In an experiement 23.4 g of iron sulphide are added to excess oxygen and 16.5 grams of iron (III) oxide, Fe2O3 are produced the balanced equation for the reaction is 4FeS + 7O2 -- 2Fe2O3 + 2SO2

Calculate the percent yield of iron oxide in the experiement

Write and balanced the equation which you have done (wrong) but I corrected it.(You probably just made a typo.)

4FeS + 7O2 ==> 2Fe2O3 + 4SO2

2. Convert 23.4 g FeS to moles. moles = grams/molar mass

3. Using the coefficients in the balanced equation, convert moles FeS to moles Fe2O3.

4. Now convert moles Fe2O3 to grams. g = moles x molar mass.
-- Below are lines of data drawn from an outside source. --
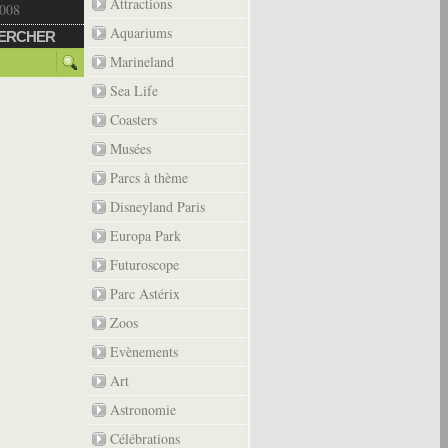
Attractions
2008
Aquariums
ERCHER
Marineland
Sea Life
Coasters
Musées
Parcs à thème
Disneyland Paris
Europa Park
Futuroscope
Parc Astérix
Zoos
Evènements
Art
Astronomie
Célébrations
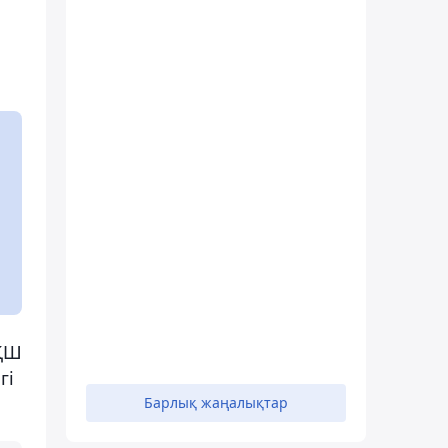
АҚШ
гі
Барлық жаңалықтар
This is the theoretical yield.

5. %yield = (actual yield/theoretical yield)*100 = ??

quation 2 above

mole=GM/MM
=23.4/84
=0.278571
=0.21mol.

To calculate the percent yield of iron oxide in the experiment, we need to compare the actual yield of iron oxide with the theoretical yield.

First, we need to determine the theoretical yield of iron (III) oxide, Fe2O3. We do this by converting the given mass of iron sulphide, FeS, to Moles using its molar mass, and then using the balanced equation to calculate the stoichiometric ratio of FeS to Fe2O3.

The molar mass of FeS is:
Mass of Fe (55.85 g/mol) + Mass of S (32.06 g/mol) = 87.91 g/mol

Converting the mass of FeS to moles:
23.4 g FeS * (1 mol FeS / 87.91 g FeS) = 0.266 mol FeS

Using the balanced equation, the stoichiometric ratio of FeS to Fe2O3 is 4:2, meaning that 4 moles of FeS will produce 2 moles of Fe2O3.

So, 0.266 mol FeS * (2 mol Fe2O3 / 4 mol FeS) = 0.133 mol Fe2O3 (theoretical yield)

Next, we need to calculate the actual yield of Fe2O3. Given that 16.5 g of Fe2O3 were produced, we convert this mass to moles using the molar mass of Fe2O3.

The molar mass of Fe2O3 is:
(Mass of Fe (55.85 g/mol) * 2) + (Mass of O (16.00 g/mol) * 3) = 159.69 g/mol

Converting the mass of Fe2O3 to moles:
16.5 g Fe2O3 * (1 mol Fe2O3 / 159.69 g Fe2O3) = 0.103 mol Fe2O3 (actual yield)

Now we can calculate the percent yield using the formula:

Percent Yield = (Actual Yield / Theoretical Yield) * 100

Percent Yield = (0.103 mol Fe2O3 / 0.133 mol Fe2O3) * 100 = 77.4%

The percent yield of iron (III) oxide in the experiment is 77.4%.